Colonel Cartarette was a native of Swevenings. His instincts were those of a countryman and he had never quite lost his air of belonging to the soil. His tastes, however, were for the arts and his talents for the conduct of government services in foreign places. This odd assortment of elements had set no particular mark upon their host. It was not until he spoke that something of his personality appeared.

‘Good evening, Mark,’ he called as soon as they were within comfortable earshot of each other. ‘My dear chap, what do you think? I’ve damned near bagged the Old ’Un.’

‘No!’ Mark shouted with appropriate enthusiasm.

‘I assure you! The Old ’Un! Below the bridge in his usual lurk, you know. I could see him …’

And as he panted up the hill the Colonel completed his classic tale of a magnificent strike, a homeric struggle and a broken cast. Mark, in spite of his own preoccupations, listened with interest. The Old ’Un was famous in Swevenings: a trout of magnitude and cunning, the despair and desire of every rod in the district.

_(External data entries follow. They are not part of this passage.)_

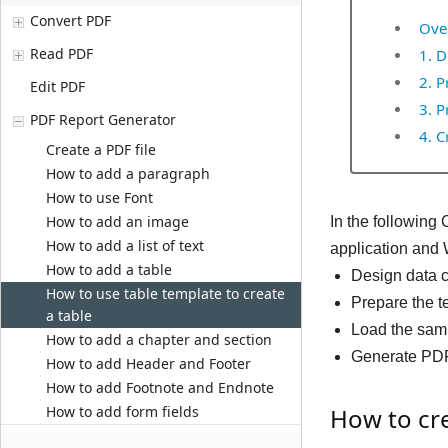
Convert PDF
Ove
Read PDF
1. D
2. P
Edit PDF
3. P
PDF Report Generator
4. C
Create a PDF file
How to add a paragraph
How to use Font
How to add an image
In the following
How to add a list of text
application and 
How to add a table
Design data 
How to use table template to create
Prepare the t
a table
Load the sam
How to add a chapter and section
Generate PDF 
How to add Header and Footer
How to add Footnote and Endnote
How to add form fields
How to cre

‘… so I lost him,’ the Colonel ended, opening his eyes very wide and at the same time grinning for sympathy at Mark. ‘What a thing! By jove, if I’d got him I really believe old Phinn would have murdered me.’

‘Are you still at war, sir?’

‘Afraid so. The chap’s impossible, you know Good God, he’s accused me in so many words of poaching. Mad! How’s your grandfather?’

Mark said: ‘He’s failing pretty rapidly, I’m afraid. There’s nothing we can do. It’s on his account I’m here, sir.’ And he delivered his message.

‘I’ll come at once,’ the Colonel said. ‘Better drive round. Just give me a minute or two to clean up. Come with me, won’t you?’

But Mark felt suddenly that he could not face another encounter with Rose and said he would go home at once by the river path and would prepare his grandfather for the Colonel’s arrival.

He stood for a moment looking back through the dusk towards the house. He saw Rose gather up the full skirt of her housecoat and run across the lawn, and he saw her father set down his creel and rod, take off his hat and wait for her, his bald head gleaming. She joined her hands behind his neck and kissed him. They went on towards the house arm-in-arm. Mrs Cartarette’s hammock had begun to swing to and fro.

Mark turned away and walked quickly down into the valley and across Bottom Bridge.

The Old ’Un, with Colonel Cartarette’s cast in his jaw, lurked tranquilly under the bridge.